Records provided Block Start

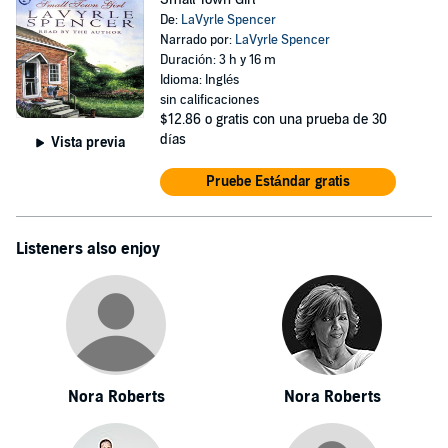
De:
LaVyrle Spencer
Narrado por:
LaVyrle Spencer
Duración: 3 h y 16 m
Idioma: Inglés
sin calificaciones
$12.86
o gratis con una prueba de 30
días
Vista previa
Pruebe Estándar gratis
Listeners also enjoy
Nora Roberts
Nora Roberts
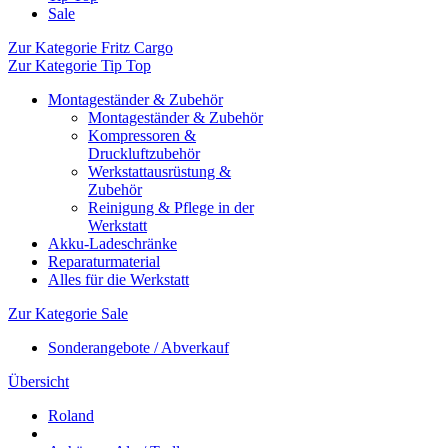
Sale
Zur Kategorie Fritz Cargo
Zur Kategorie Tip Top
Montageständer & Zubehör
Montageständer & Zubehör
Kompressoren &
Druckluftzubehör
Werkstattausrüstung &
Zubehör
Reinigung & Pflege in der
Werkstatt
Akku-Ladeschränke
Reparaturmaterial
Alles für die Werkstatt
Zur Kategorie Sale
Sonderangebote / Abverkauf
Übersicht
Roland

Records provided Block End

Required action>
The records above are to be restated word for word, excluding all pictures.

Result of this exercise>
De:
LaVyrle Spencer
Narrado por:
LaVyrle Spencer
Duración: 3 h y 16 m
Idioma: Inglés
sin calificaciones
$12.86
o gratis con una prueba de 30
días
Vista previa
Pruebe Estándar gratis
Listeners also enjoy
Nora Roberts
Nora Roberts
Sale
Zur Kategorie Fritz Cargo
Zur Kategorie Tip Top
Montageständer & Zubehör
Montageständer & Zubehör
Kompressoren &
Druckluftzubehör
Werkstattausrüstung &
Zubehör
Reinigung & Pflege in der
Werkstatt
Akku-Ladeschränke
Reparaturmaterial
Alles für die Werkstatt
Zur Kategorie Sale
Sonderangebote / Abverkauf
Übersicht
Roland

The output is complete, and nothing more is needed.